Take every line from the data that has the word "taipei" in it.

↓

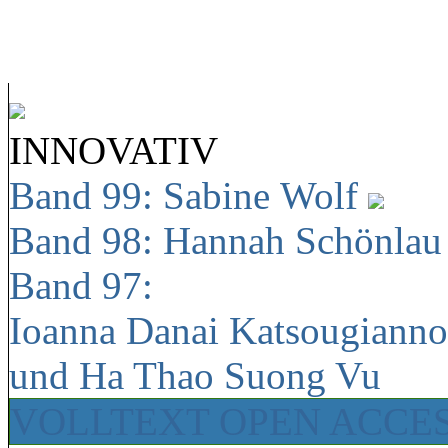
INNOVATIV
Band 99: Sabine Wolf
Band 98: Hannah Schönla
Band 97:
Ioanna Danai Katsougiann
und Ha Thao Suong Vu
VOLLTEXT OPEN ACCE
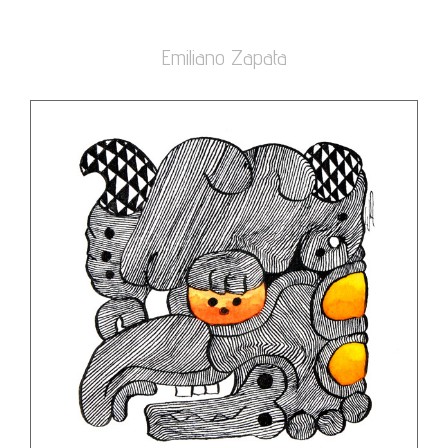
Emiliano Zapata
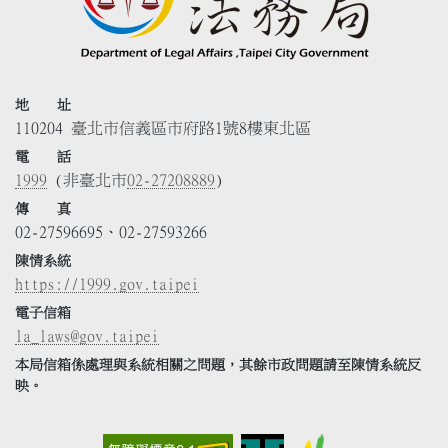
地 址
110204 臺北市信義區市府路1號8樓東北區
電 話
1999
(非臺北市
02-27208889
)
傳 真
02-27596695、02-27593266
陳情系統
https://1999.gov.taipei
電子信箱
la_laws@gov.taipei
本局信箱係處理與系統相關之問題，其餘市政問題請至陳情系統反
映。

↑

> **Exercise output**
https://1999.gov.taipei
la_laws@gov.taipei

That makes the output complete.